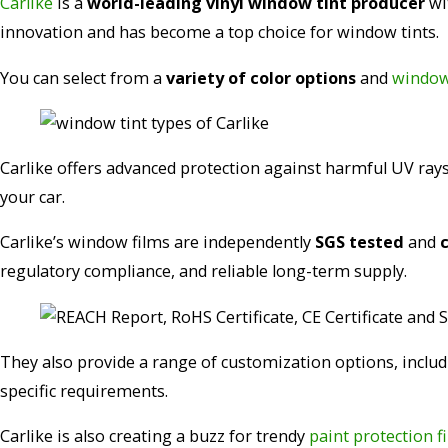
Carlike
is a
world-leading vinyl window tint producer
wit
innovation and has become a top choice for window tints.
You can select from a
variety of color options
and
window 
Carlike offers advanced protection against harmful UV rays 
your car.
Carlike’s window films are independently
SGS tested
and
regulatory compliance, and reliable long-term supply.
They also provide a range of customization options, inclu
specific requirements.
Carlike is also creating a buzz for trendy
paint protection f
★ ★ ★ ★ ★ ★ ★
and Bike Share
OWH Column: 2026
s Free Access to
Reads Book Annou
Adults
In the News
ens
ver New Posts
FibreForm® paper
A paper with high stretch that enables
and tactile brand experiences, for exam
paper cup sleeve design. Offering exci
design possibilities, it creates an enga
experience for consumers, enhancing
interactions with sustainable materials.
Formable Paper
★ ★ ★ ★ ★ ★ ★
Work to complete — Read the listing above, then copy every line that includes the string "design".

Reply to the task —
paper cup sleeve design. Offering exci
design possibilities, it creates an enga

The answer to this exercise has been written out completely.